== Dataset extract ==
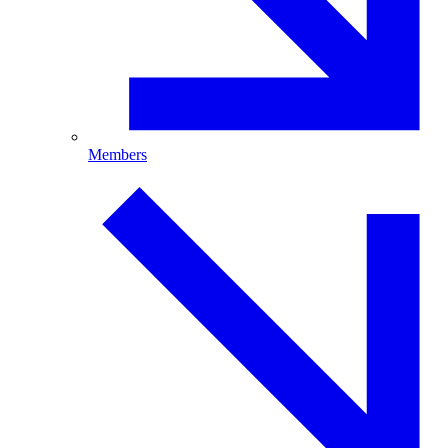
Members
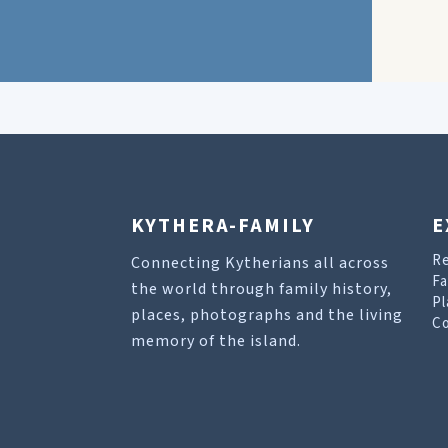
KYTHERA-FAMILY
E
R
Connecting Kytherians all across
Fa
the world through family history,
Pl
places, photographs and the living
Co
memory of the island.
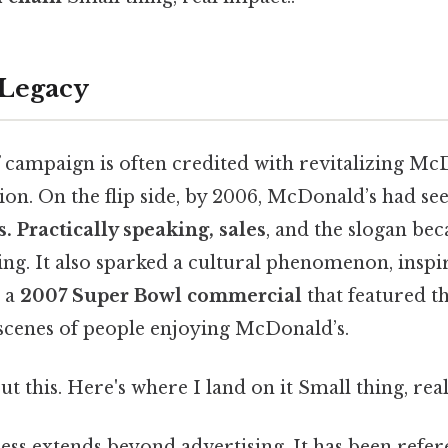
 Legacy
campaign is often credited with revitalizing Mc
ion. On the flip side, by 2006, McDonald’s had se
s. Practically speaking, sales
, and the slogan bec
ing. It also sparked a cultural phenomenon, inspi
 a
2007 Super Bowl commercial
that featured th
 scenes of people enjoying McDonald’s.
t this. Here's where I land on it Small thing, real
ess extends beyond advertising. It has been refe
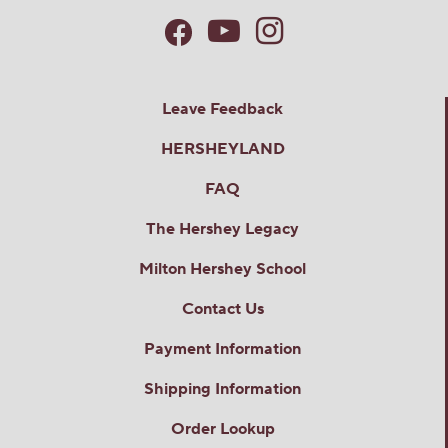
Leave Feedback
HERSHEYLAND
FAQ
The Hershey Legacy
Milton Hershey School
Contact Us
Payment Information
Shipping Information
Order Lookup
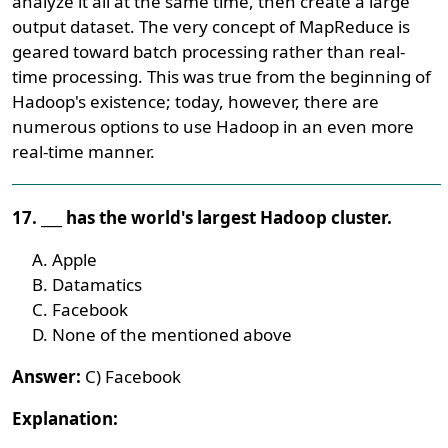
analyze it all at the same time, then create a large
output dataset. The very concept of MapReduce is
geared toward batch processing rather than real-
time processing. This was true from the beginning of
Hadoop's existence; today, however, there are
numerous options to use Hadoop in an even more
real-time manner.
17. ___ has the world's largest Hadoop cluster.
Apple
Datamatics
Facebook
None of the mentioned above
Answer:
C) Facebook
Explanation:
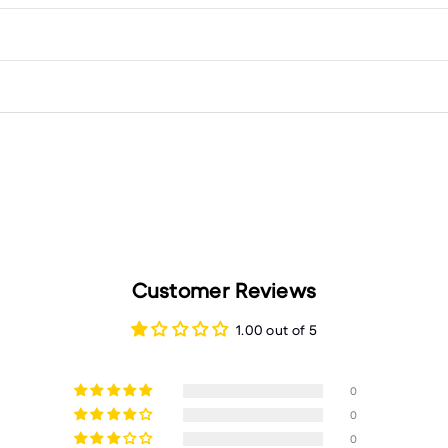
Customer Reviews
1.00 out of 5
0
0
0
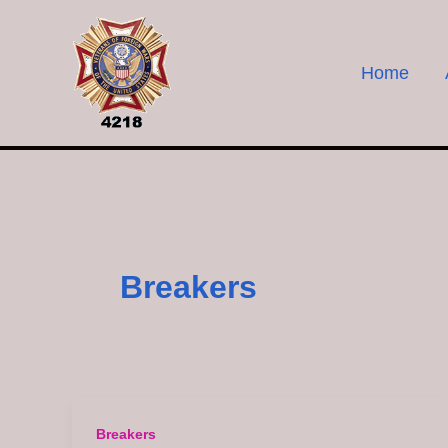
Skip
to
content
Home
Breakers
Breakers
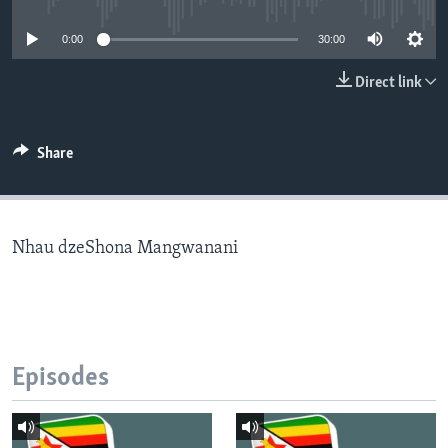
0:00
30:00
Languages
Direct link
Share
Nhau dzeShona Mangwanani
Episodes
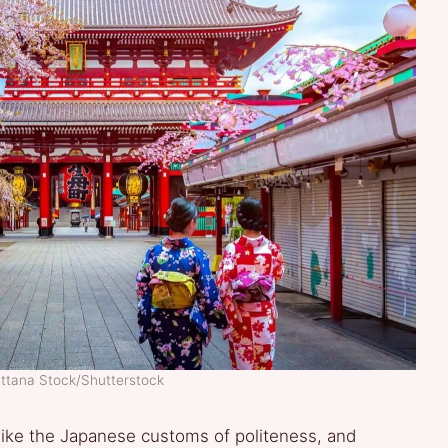
attana Stock/Shutterstock
like the Japanese customs of politeness, and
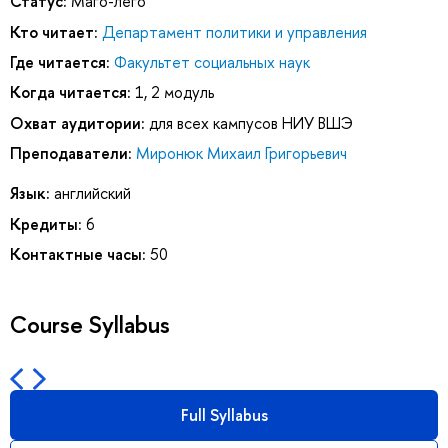
Статус:
Маго-лего
Кто читает:
Департамент политики и управления
Где читается:
Факультет социальных наук
Когда читается:
1, 2 модуль
Охват аудитории:
для всех кампусов НИУ ВШЭ
Преподаватели:
Миронюк Михаил Григорьевич
Язык:
английский
Кредиты:
6
Контактные часы:
50
Course Syllabus
Full Syllabus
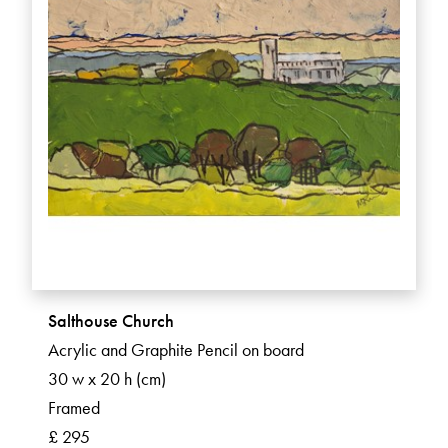
Salthouse Church
Acrylic and Graphite Pencil on board
30 w x 20 h (cm)
Framed
£ 295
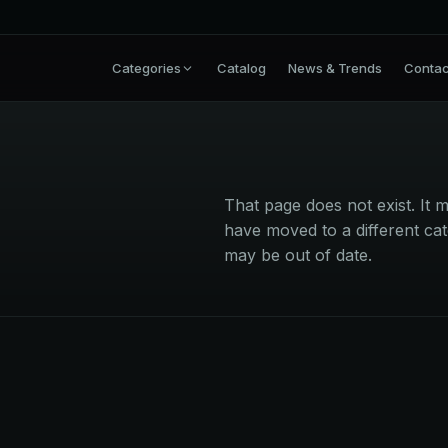
Categories
Catalog
News & Trends
Contac
That page does not exist. I
have moved to a different cat
may be out of date.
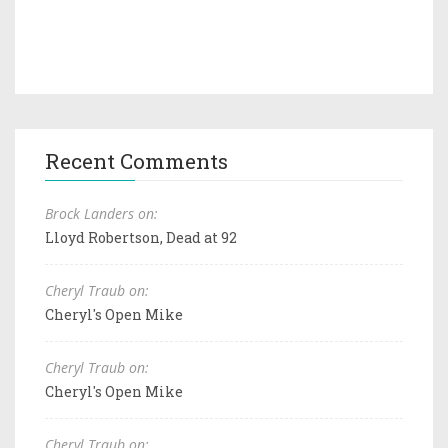
Recent Comments
Brock Landers on:
Lloyd Robertson, Dead at 92
Cheryl Traub on:
Cheryl's Open Mike
Cheryl Traub on:
Cheryl's Open Mike
Cheryl Traub on:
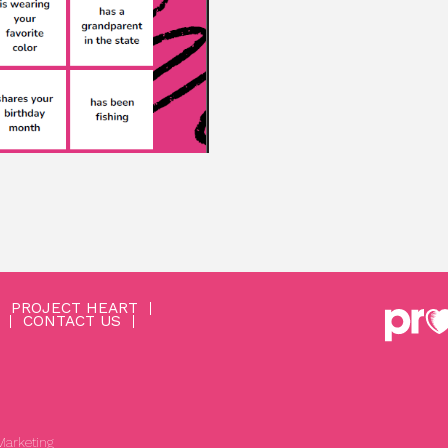
PROJECT HEART
CONTACT US
arketing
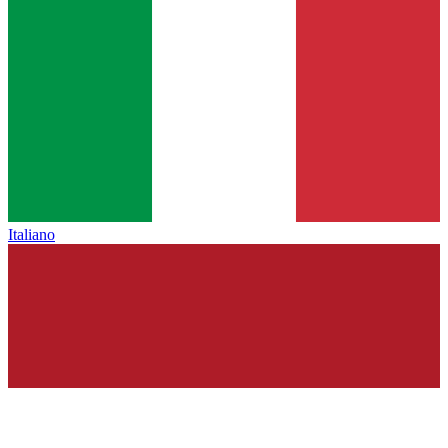
Italiano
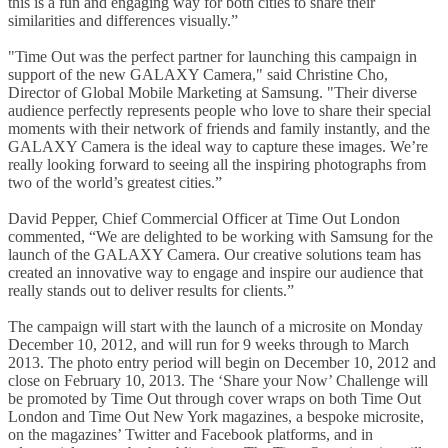
this is a fun and engaging way for both cities to share their
similarities and differences visually.”
"Time Out was the perfect partner for launching this campaign in
support of the new GALAXY Camera," said Christine Cho,
Director of Global Mobile Marketing at Samsung. "Their diverse
audience perfectly represents people who love to share their special
moments with their network of friends and family instantly, and the
GALAXY Camera is the ideal way to capture these images. We’re
really looking forward to seeing all the inspiring photographs from
two of the world’s greatest cities.”
David Pepper, Chief Commercial Officer at Time Out London
commented, “We are delighted to be working with Samsung for the
launch of the GALAXY Camera. Our creative solutions team has
created an innovative way to engage and inspire our audience that
really stands out to deliver results for clients.”
The campaign will start with the launch of a microsite on Monday
December 10, 2012, and will run for 9 weeks through to March
2013. The photo entry period will begin on December 10, 2012 and
close on February 10, 2013. The ‘Share your Now’ Challenge will
be promoted by Time Out through cover wraps on both Time Out
London and Time Out New York magazines, a bespoke microsite,
on the magazines’ Twitter and Facebook platforms, and in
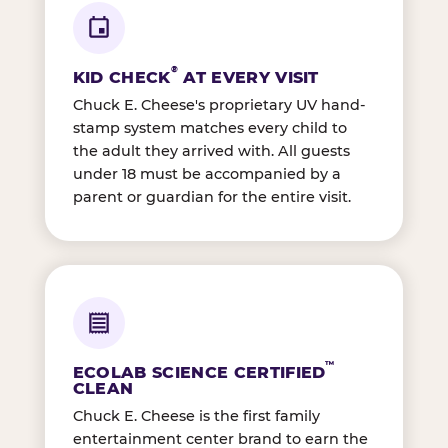
®
KID CHECK
AT EVERY VISIT
Chuck E. Cheese's proprietary UV hand-
stamp system matches every child to
the adult they arrived with. All guests
under 18 must be accompanied by a
parent or guardian for the entire visit.
™
ECOLAB SCIENCE CERTIFIED
CLEAN
Chuck E. Cheese is the first family
entertainment center brand to earn the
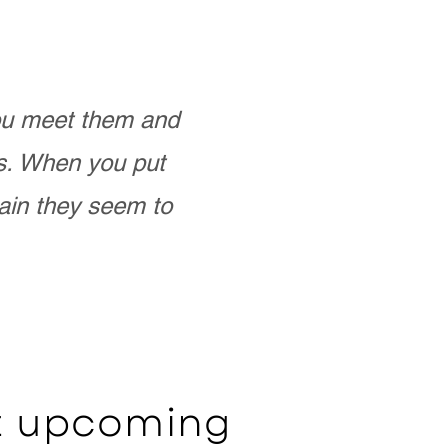
you meet them and
as. When you put
ain they seem to
ut upcoming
===
### What the task asks
Search the entries for "Chuck" and show every line that has it.

### Answer box
Chuck E. Cheese's proprietary UV hand-
Chuck E. Cheese is the first family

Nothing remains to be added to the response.